The Nov. 18 shooting at Zorn's home in this rural village of 2,000, about 50 miles northeast of Dayton, is believed to have been accidental, according to family, friends and law enforcement officials.
"Steven had a career and his dreams all ahead of him," said Zorn's mother, Lisa McCoy-Horn. She said she wants lawmakers to outlaw pen guns, which are small-caliber, single-shot weapons that resemble pens.
Any accidental death, whether with a firearm or any other mechanic object or just from falling down the stairs, is tragic. But all objectivity (and factual accuracy) goes right out the window when the death involves a gun...
In this case, mom blames the gun, forgetting all about the fact that being in possession of the firearm while he was drinking is already against the law, proving that no matter how well-intentioned, bans just can't stop drunken stupidity. The sad tragedy of this is young person knowingly put a gun to his head and pulled the trigger, not once, but three times, because he was drinking. Yet mom isn't advocating alcohol prohibition now, is she?
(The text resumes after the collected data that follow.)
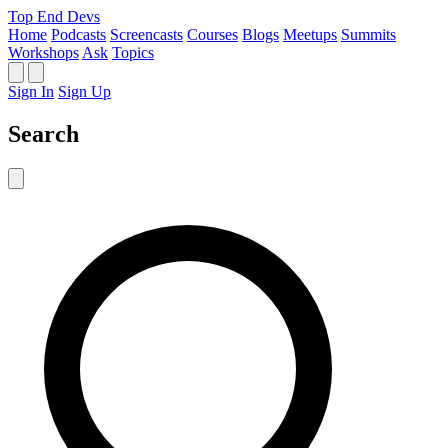
Top End Devs
Home
Podcasts
Screencasts
Courses
Blogs
Meetups
Summits
Workshops
Ask
Topics
Sign In
Sign Up
Search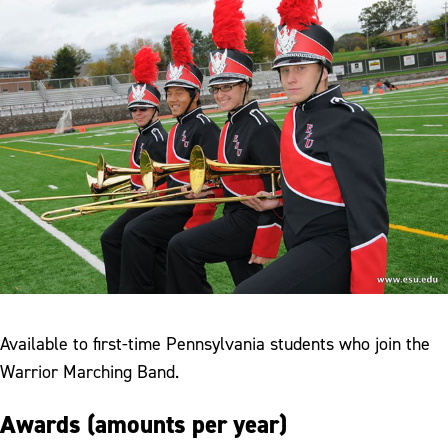
Available to first-time Pennsylvania students who join the
Warrior Marching Band.
Awards (amounts per year)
But even that isn't the whole story...because as Newsbusters.org blogger Bob Owens notes, anyone with an Internet connection (yes, that means the journalists who wrote these stories!) could have found out that:
- ..."Seventy-one years ago Congress passed the National Firearms Act of 1934, which specifically mentions weapons such as pen guns in the classification of "any other weapon" (AOW), and makes them as highly-restricted by the law as machine guns, bazookas, and land mines."
And thus blogger Bob Owens does what the establishment media could not or did not want to do: inform the public that pen guns are already among the most restricted weapons in the country. Of course, as Owens concludes "you wouldn't want to spoil a good tragedy, especially if it serves your political agenda."